Alla sua opera seconda da regista, Alessio Cremonini affonda il coltello tra le piaghe della cronaca italiana e propone un asciutto resoconto dell’ultima settimana di vita di Stefano Cucchi. Per chi non ricordasse la vicenda occorsa nel non lontano 2009, Cucchi è morto dopo un paio di giorni in carcere in circostanze non ancora chiarite dalla Magistratura. Arrestato per detenzione e spaccio di sostanze stupefacenti (20 grammi di hashish, 2 grammi di cocaina e qualche pasticca che si rivelerà essere solo Rivotril, farmaco antidepressivo utile a combattere l’epilessia di cui il giovane soffriva), il trentunenne Cucchi venne portato in caserma a Tor Pignattara, luogo in cui subisce un pestaggio da parte di tre carabinieri.

Nel ripercorrere la storia, Cremonini parte dal giorno della morte di Cucchi, dal momento in cui due inservienti dell’ospedale carcerario Sandro Pertini lo trovano senza vita nella camera in cui era ricoverato. Attestata la morte del Cucchi Stefano, Cremonini ci riporta con un breve salto a qualche giorno prima, a una normale serata dell’autunno romano quando Stefano, come tanti suoi coetanei, sta trascorrendo una serata con un amico dopo essere stato al lavoro come geometra, essere passato a casa dei genitori e avere incontrato la sorella Ilaria. Scendendo dalla sua stessa automobile in sosta, è sottoposto a una perquisizione da due carabinieri in uniforme a cui presto se ne aggiungono altrettanti che hanno da poco terminato il loro turno. Poiché nei jeans del Cucchi vengono ritrovate sostanze stupefacenti, viene condotto in caserma e sottoposto a visite e interrogatori di routine fino a quando, poco prima della fantomatica foto segnaletica, viene pestato. Da lì, ha inizio il calvario che, di cella in cella e di agente in agente, lo porterà fino all’obitorio.
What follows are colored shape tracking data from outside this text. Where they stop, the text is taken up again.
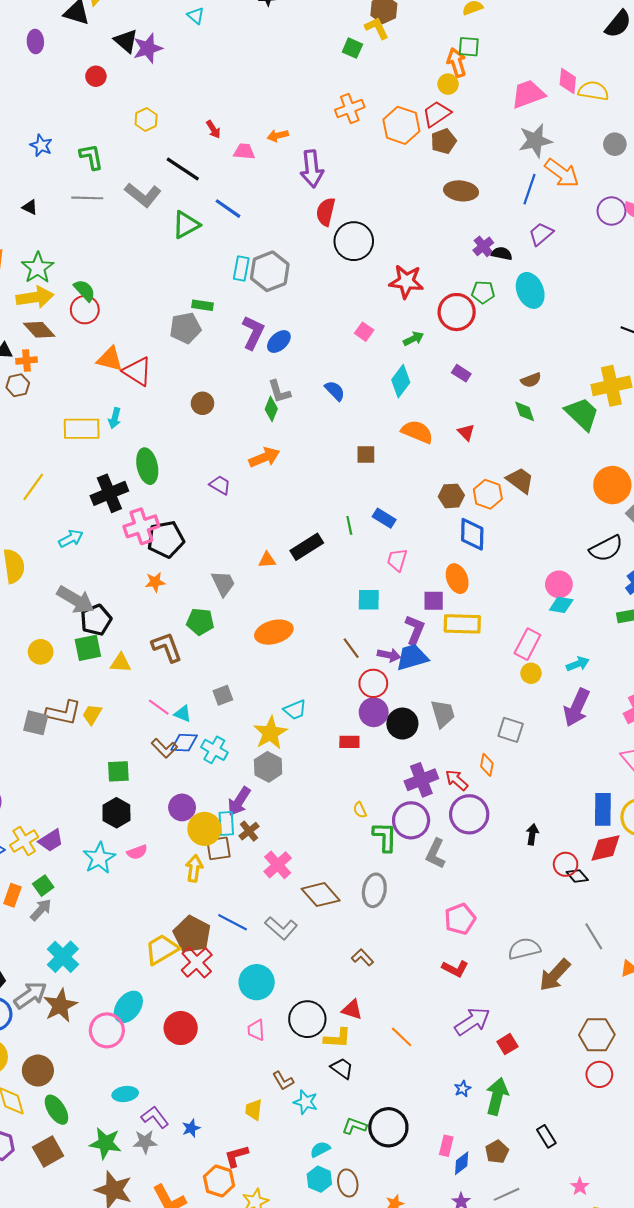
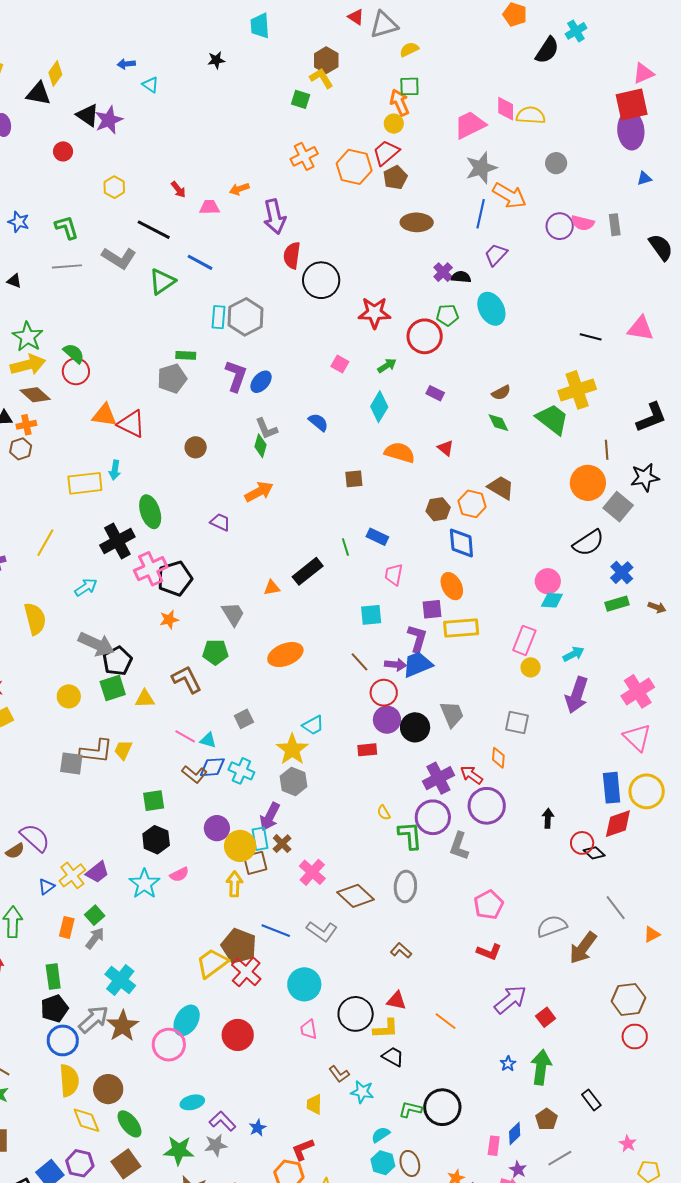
pink rectangle: (446, 1146) -> (494, 1146), moved

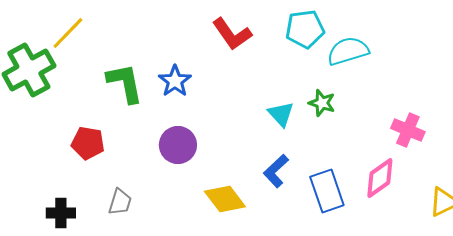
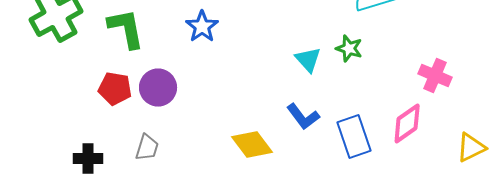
green L-shape: (125, 83) -> (126, 28), moved
purple circle: (178, 145) -> (158, 88), moved
blue L-shape: (276, 171) -> (303, 116), turned -84

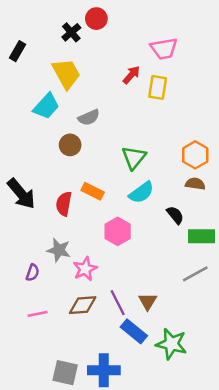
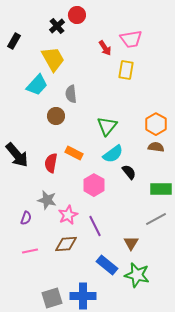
red arrow: (131, 75) -> (105, 48), moved, turned 105
gray semicircle: (89, 117) -> (71, 94), turned 108
black semicircle: (175, 215) -> (129, 172), moved
brown triangle: (148, 301) -> (131, 243), moved
purple line: (118, 303) -> (95, 226), moved
gray square: (65, 373) -> (52, 298), turned -30

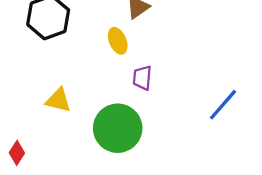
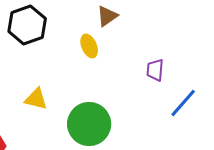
purple trapezoid: (142, 78) -> (155, 70), moved

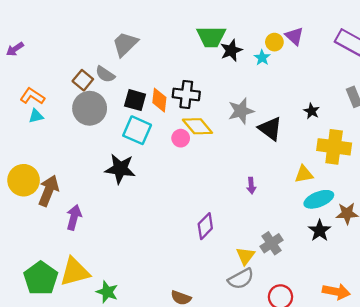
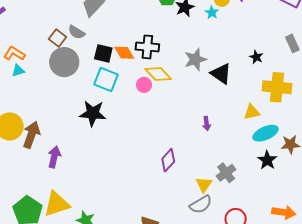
orange diamond: (159, 100) -> (124, 53), turned -35

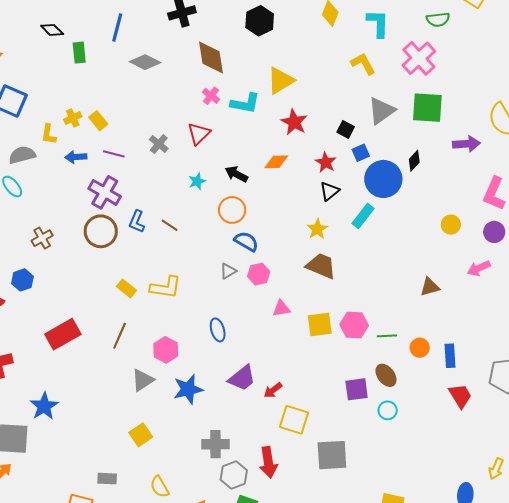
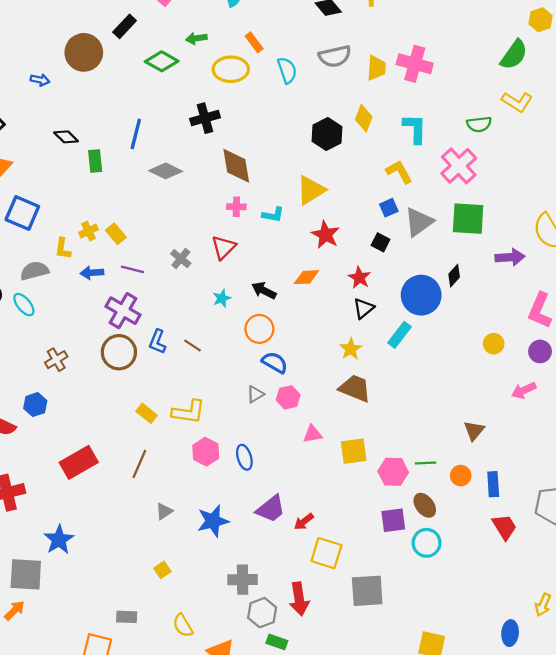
black hexagon: (260, 21) -> (327, 134), moved
pink cross: (211, 96) -> (236, 207), turned -36
cyan L-shape: (245, 103) -> (273, 215), size x0.7
blue square: (361, 153) -> (389, 208), moved
brown triangle: (430, 287) -> (474, 431), moved, turned -35
pink hexagon: (354, 325) -> (393, 472), moved
pink hexagon: (166, 350) -> (206, 452), moved
gray triangle: (143, 380) -> (164, 511), size x0.7
cyan circle: (388, 410) -> (427, 543), size x1.4
yellow square: (141, 435) -> (162, 570), size x0.7

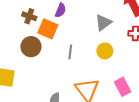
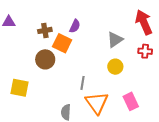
brown cross: (29, 16) -> (45, 30), turned -32
gray line: (70, 52) -> (83, 83), moved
Lontano dal voler realizzare un j’accuse senza contraddittorio, Cremonini sceglie di sposare il punto di vista dello spettatore e di estraniarsi dalla vicenda, mostrando solo ciò che si sa, ovvero quello che gli atti giudiziari hanno testimoniato fino a oggi. Non si lavora di fantasia per ricreare salti di sceneggiatura da fiction all’italiana e, soprattutto, non si introducono giudizi di condanna nei confronti di nessuno. A differenza di Diaz di Daniele Vicari o di ACAB di Stefano Sollima, non mette in scena la violenza a cui Cucchi è sottoposto. Nessuno di noi sa cosa sia realmente successo in quella stanza o conosce chi abbia fatto cosa. Facendo fede alle testimonianze raccolte da anni di indagine, affida alle parole della vittima (poi raccontate da chi le ha udite) il compito di far luce sul dramma vissuto e sul dolore, che appare (come preannunciato da un detenuto albanese) traditore e in grado di manifestarsi con tempi che esulano dalla percezione sensoriale stessa.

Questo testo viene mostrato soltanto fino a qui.